Generally, I give into this perpetual worry and wallow in it, ruining weekends and vacations and nights of sleep if I can’t find a way to dispel my anxiety. I will make phone calls, send emails, and run things through my head again and again—all to assuage my fears or, sometimes I think, to perpetuate them.

Once I’ve determined that I’ve worried for naught, I feel an immense sense of relief as if the governor has given me a last-minute reprieve on my death sentence, and I get to live. Of course, in retrospect, I almost always realize that my worrying is irrational and I make a solemn vow to never let my worry to reach this apoplectic level again. But soon enough my rational state of mind gives way to another niggling feeling in the pit of my stomach, which this time, I’m convinced really and truly could cause me to lose my job or my boyfriend or maybe even my hair.

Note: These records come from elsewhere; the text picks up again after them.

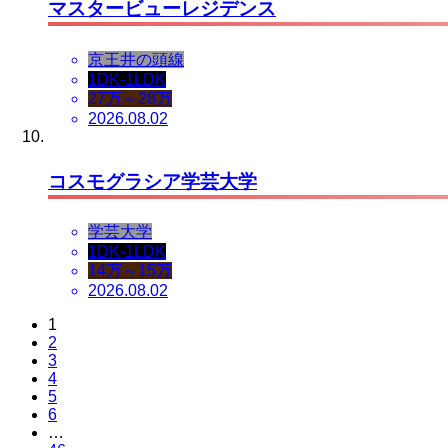
マスタービューレジデンス
京王井の頭線
1DK-1LDK
27万～28万
2026.08.02
コスモグラシア学芸大学
学芸大学
1DK-1LDK
14万～15万
2026.08.02
1
2
3
4
5
6
…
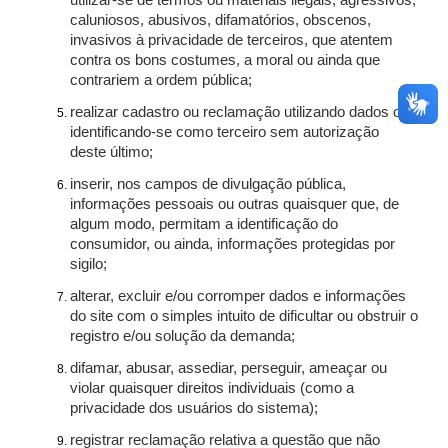
utilizar-se de termos ou materiais ilegais, agressivos,
caluniosos, abusivos, difamatórios, obscenos,
invasivos à privacidade de terceiros, que atentem
contra os bons costumes, a moral ou ainda que
contrariem a ordem pública;
realizar cadastro ou reclamação utilizando dados ou
identificando-se como terceiro sem autorização
deste último;
inserir, nos campos de divulgação pública,
informações pessoais ou outras quaisquer que, de
algum modo, permitam a identificação do
consumidor, ou ainda, informações protegidas por
sigilo;
alterar, excluir e/ou corromper dados e informações
do site com o simples intuito de dificultar ou obstruir o
registro e/ou solução da demanda;
difamar, abusar, assediar, perseguir, ameaçar ou
violar quaisquer direitos individuais (como a
privacidade dos usuários do sistema);
registrar reclamação relativa a questão que não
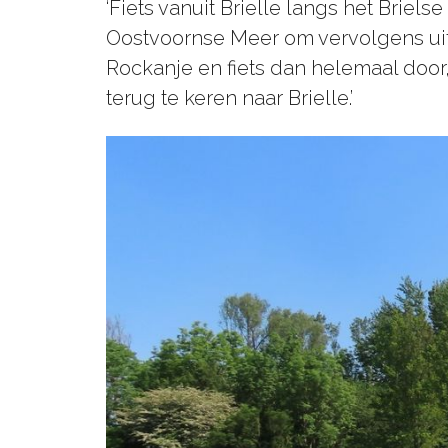
‘Fiets vanuit Brielle langs het Brie
Oostvoornse Meer om vervolgens uit 
Rockanje en fiets dan helemaal door
terug te keren naar Brielle.’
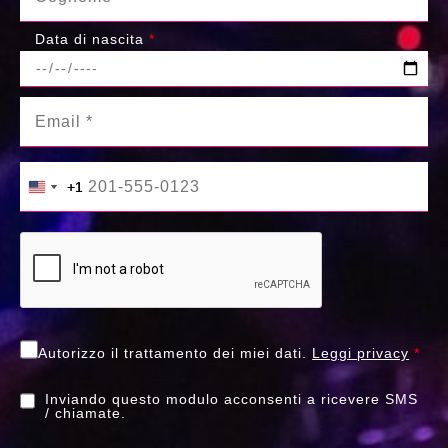
Data di nascita
*
+1
+1
United States +1
United States +1
Autorizzo il trattamento dei miei dati.
Leggi privacy
*
Inviando questo modulo acconsenti a ricevere SMS
/ chiamate.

I’ve worried about my worrying for years. I’ve done yoga and dabbled with meditation. I’ve been in therapy and I’ve even considered anti-anxiety drugs. But eventually I came to realize that worrying was as much a part of my genetic makeup as that Mr. Spock point on my left ear.

You see my mother raised me on a steady diet of anxiety. She used to worry that she hadn’t blown out a candle, locked a window or let out the cat. She’d also worry about the normal stuff like our crossing the street by ourselves or staying out too late, but she worried about these things way past when parents normally do.

When I was in college and wasn’t home when she thought I should be, my mother called my boyfriends’ houses, just to be sure they weren’t holding me against my will. And even as an adult, if I don’t answer my home phone, she calls my cell phone and if I don’t answer either, she starts a steady volley of phone calls between the two. If that doesn’t work, she calls my sister. Once when I sounded distracted on a call, my mom was convinced that someone had broken into my house and was holding me hostage.

Since I’ve started my own business, real worries, like paying my bills each month, have replaced the unfounded ones. There seems to be less space in my head for those annoying squatters to take up residence anymore. But despite my success at controlling these demons, I realize that I’m just not wired to skip merrily through life and will be making U-turns and peering over my shoulder forever. The trick, I think, is to continue moving forward in the process!